The Maumee River Basin: Urban Pollution Management and Education Program will focus on improving water quality in Fort Wayne, said a news release from the local Northeastern Indiana Regional Coordinating Council (NIRCC).
The GLRI was begun in 2010 protect and restore the Great Lakes, which are the largest system of freshwater lakes in the world, the news release said.
Fort Wayne is located where the St. Marys and St. Joseph rivers merge to form the Maumee River, which flows northeast to Toledo and empties into the western end of Lake Erie.

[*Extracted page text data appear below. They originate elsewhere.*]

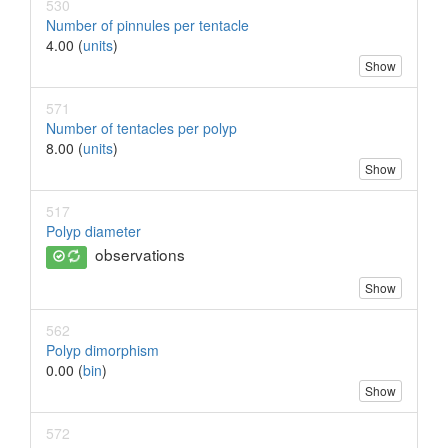
530
Number of pinnules per tentacle
4.00 (
units
)
Show
571
Number of tentacles per polyp
8.00 (
units
)
Show
517
Polyp diameter
observations
Show
562
Polyp dimorphism
0.00 (
bin
)
Show
572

The Maumee River contributes a majority of the pollutants that feed algae blooms and other problems in western Lake Erie, the news release said, so this area needs to reduce the pollution entering the stream in the Fort Wayne area.
This year, a huge algae bloom again has filled most of the western basin of Lake Erie, stretching north to Canada, the Toledo Blade reported in late September. As of that time, however, concentrations of toxic algae had remained low.
Toledo was forced to shut down its drinking water system water intake on Lake Erie in August 2014 because of high levels of toxic algae in the lake water.
Local water-quality improvement projects planned with the GLRI funding include:
* Assist the city of Fort Wayne Public Works Division’s Greenways and Trails Department to install a pervious surface trailhead on Ludwig Road for the Summit Park Trail and Sidewalk project.
* Install bio-retention practices to capture storm water runoff from several new and existing impervious trails.
* Assist the Fort Wayne Parks and Recreation Department with improving the aquatic habitat of Spy Run Creek near Franke Park in partnership with the Indiana Department of Natural Resource and other partners.
* Assist Fort Wayne Parks with construction of a large bioswale that will capture stormwater runoff at the new riverfront Promenade Park in downtown Fort Wayne.
* Assist Fort Wayne Parks with stream bank stabilization along the St. Marys River at Bloomingdale Park.
NIRCC estimates the projects each year will capture and prevent nearly 500,000 gallons of polluted storm water from running off land into the rivers, the news release said. The work also will reduce the amount of sediment, phosphorus, nitrogen, and bacteria being washed into the rivers.
GLRI funds also will be utilized to implement an extensive education and outreach program, the news release said.
The Allen County Partnership for Water Quality was hired to carry out a large portion of the education program, which will include informing people about what they can do to improve river water quality, the news release said.
In addition, GLRI funds will be used to create a Conservation Corps, in partnership with the Tri-State Watershed Alliance, to offer experiential learning opportunities and to help with water-quality work, the news release said.